If the watchdog keeps alerting for a known-down service — one you’ve intentionally stopped, or one that’s in maintenance — the deduplication state may need clearing.

Terminal window
# Check dedup state
cat ~/.sanctum/.watchdog-state
# Clear state to reset dedup
rm ~/.sanctum/.watchdog-state

The watchdog will rebuild its state file on the next run. This is harmless. The worst that happens is you get one extra notification cycle before dedup kicks back in.
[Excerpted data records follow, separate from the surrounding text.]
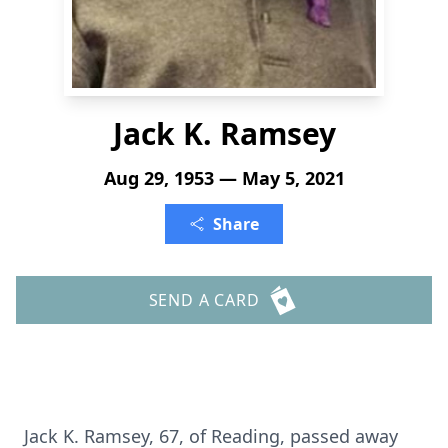
Jack K. Ramsey
Aug 29, 1953 — May 5, 2021
Share
SEND A CARD
Jack K. Ramsey, 67, of Reading, passed away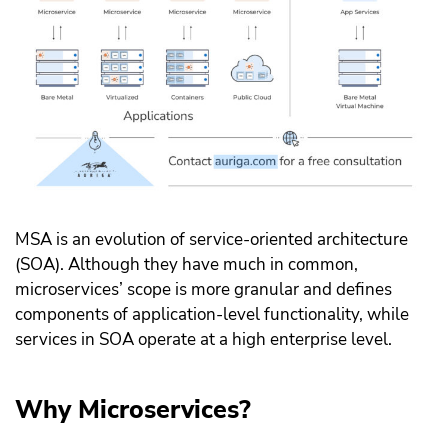
MSA is an evolution of service-oriented architecture
(SOA). Although they have much in common,
microservices’ scope is more granular and defines
components of application-level functionality, while
services in SOA operate at a high enterprise level.
Why Microservices?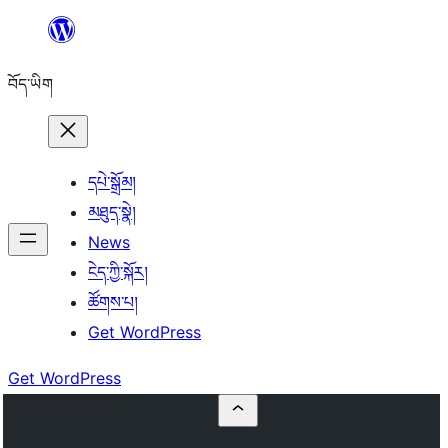
Skip
to
བོད་ཡིག
content
དཔེ་སྒྲོམ།
མཐུད་སྣེ།
News
ངེད་ཀྱི་སྐོར།
ཚོགས་པ།
Get WordPress
Get WordPress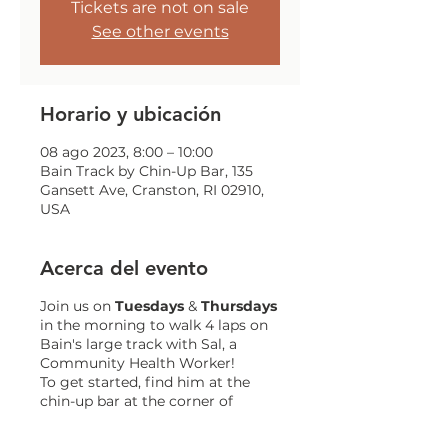
Tickets are not on sale
See other events
Horario y ubicación
08 ago 2023, 8:00 – 10:00
Bain Track by Chin-Up Bar, 135
Gansett Ave, Cranston, RI 02910,
USA
Acerca del evento
Join us on
Tuesdays
&
Thursdays
in the morning to walk 4 laps on
Bain's large track with Sal, a
Community Health Worker!
To get started, find him at the
chin-up bar at the corner of
Gansett and Trainor!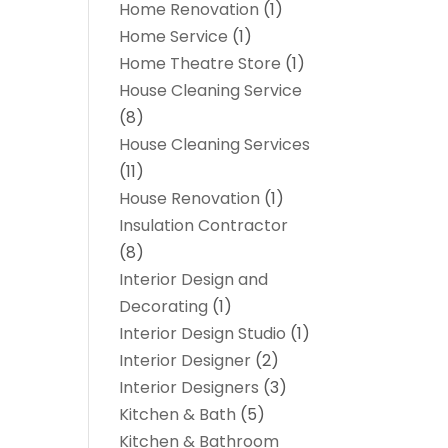
Home Renovation
(1)
Home Service
(1)
Home Theatre Store
(1)
House Cleaning Service
(8)
House Cleaning Services
(11)
House Renovation
(1)
Insulation Contractor
(8)
Interior Design and
Decorating
(1)
Interior Design Studio
(1)
Interior Designer
(2)
Interior Designers
(3)
Kitchen & Bath
(5)
Kitchen & Bathroom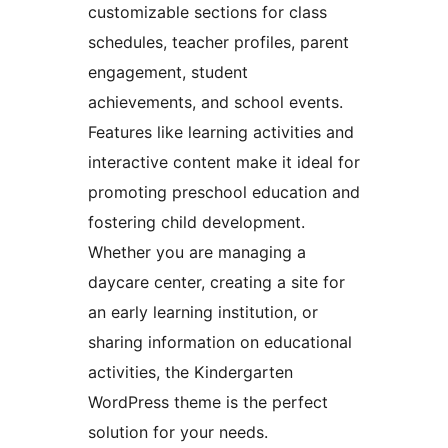
customizable sections for class
schedules, teacher profiles, parent
engagement, student
achievements, and school events.
Features like learning activities and
interactive content make it ideal for
promoting preschool education and
fostering child development.
Whether you are managing a
daycare center, creating a site for
an early learning institution, or
sharing information on educational
activities, the Kindergarten
WordPress theme is the perfect
solution for your needs.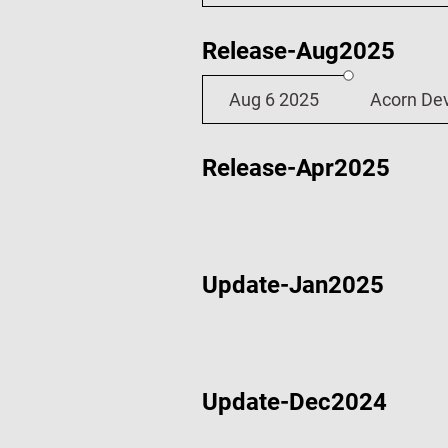
Release-Aug2025
Aug 6 2025
Acorn De
Release-Apr2025
Update-Jan2025
Apr 23 2025
Acorn De
Update-Dec2024
Jan 2 2025
Wi-Fi Dem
When the failure has nothing to do with the universal scenarios above and everything to do with one specific service insisting on its own brand of misbehaviour, the deeper write-ups live in dedicated annexes:

  • Service Troubleshooting — the VM-to-local-model bridge drifting silently, the MLX/sanctum-idle port-1337 turf war, the proxy losing its API keys whenever someone restarts it by hand, fallback chains that dead-end into themselves, and the Holocron app’s tendency to launch as a black rectangle whenever it’s annoyed.
  • Signal Troubleshooting — the JSON-RPC port that returns 404 to REST calls (different protocol, same hostname, no apologies), Docker Compose’s habit of remembering containers that no longer exist, and the WebSocket war Signal Desktop wins every time it’s running on the same machine.